How do I practice? I practice by creating random, small pet projects that solve little tasks or create small pet projects of random nifty ideas I get. Not all of these overlap with skills that are used in my day to day job role, but that is not why I practice. I sort of bounce between projects whenever a project I’m working on becomes ‘stale’. A stale project to me is something that I’ve just been hacking away at for too long and I need a break from. It isn’t that I’ve lost interest but that I need a change of pace. I spent 3 years or so working on my NerdBot project, but I didn’t spend 3 years straight working on it. I would take a break for a few months to a year, work on something else, but eventually I would make my way back and work on it again. NerdBot is by far my longest, continually updated “small” pet project (I say small since it started off as a simple idea, but over time it grew into a lot more). Usually when i shift to another pet project, it is because I have another idea in my head and that idea usually requires that I learn something new, so I shift and start learning something new. Hell, for a few months I had an idea of an online text editor that can be used by multiple machines over the internet, and started to learn Node.js in order to start that project. That project is ‘syncpad-server’, which I haven’t uploaded to GitHub yet, but maybe eventually it will find it’s way there, but for now, it is in a private repository since the code is horrible in my eyes (I haven’t read my Node.js Design Patterns book yet).

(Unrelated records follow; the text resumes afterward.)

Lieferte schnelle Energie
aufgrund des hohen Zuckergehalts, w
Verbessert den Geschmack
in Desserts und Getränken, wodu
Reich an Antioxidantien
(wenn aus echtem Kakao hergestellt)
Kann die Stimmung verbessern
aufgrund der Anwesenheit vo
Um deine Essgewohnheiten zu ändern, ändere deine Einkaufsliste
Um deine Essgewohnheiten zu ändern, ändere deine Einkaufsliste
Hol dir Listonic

I guess what I’m trying to say is if you have an idea, even if you don’t know how to actually accomplish it, give it a go, you never know what you’ll end up with and what you’ll learn along the way.
Why do I practice? Practicing has helped me greatly in my job role and in my personal projects. If it weren’t for the struggles of writing horrible code for years only to go back and try to read it, I wouldn’t be that great at documentation or code comments. I wouldn’t be willing to actually spend time learning new things. If it weren’t for my struggles of trying to refactor old code that I wouldn’t have started reading up on programming principles that helped me write better T-SQL code at work, that tends to be reusable and far easier to understand now than it would have been five years ago. Practicing has helped me save time by allowing me to identity bits of code that I can write in a way that is reusable across projects, so what would have taken me 10 hours before will only take me a few hours now. This not only benefits me, but benefits the unfortunate soul that may have to go back and read through my code, whether it be C# or SQL.

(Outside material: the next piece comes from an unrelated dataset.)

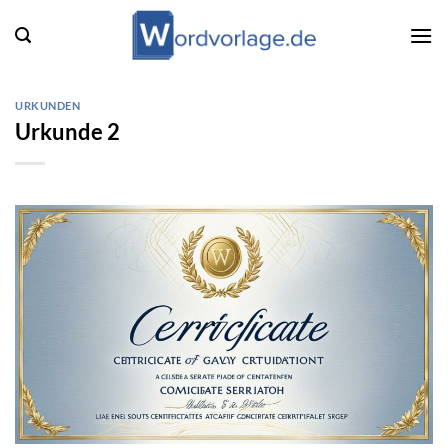
Zum
Inhalt
springen
URKUNDEN
Urkunde 2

Contrary to the quote at the start of this post, I don’t practice so I can get paid well, since after all, I’m not a professional developer. When I practice, it just happens that it is beneficial to my career, kind of as a side effect, which is OK by me. There are times that I have a project at work that requires some knowledge that I don’t have, and I will end up researching it on my own time, because I consider myself a ‘Professional Amateur’ and usually what I learn, I can apply with my side projects. I think that in order to be the best you can be, you have to take some sort of initiative to learn things yourself, but make sure you’re doing it because you want to.
Edit: Another reason to practice and learn what interests you is if you ever encounter an unfortunate career shift. You could spend half your life doing one thing, without a worry in the world, you know the thing you’re doing and you do it really well, then suddenly the market changes and what you know well is no longer in demand. If you don’t have any other skills to fall back on, you’ll get left behind. That isn’t the reason I practice and learn, but it definitely something to think about. I’m not saying go out and pick up a random skill that you think will always be in demand, but I think picking up additional skills is useful all around.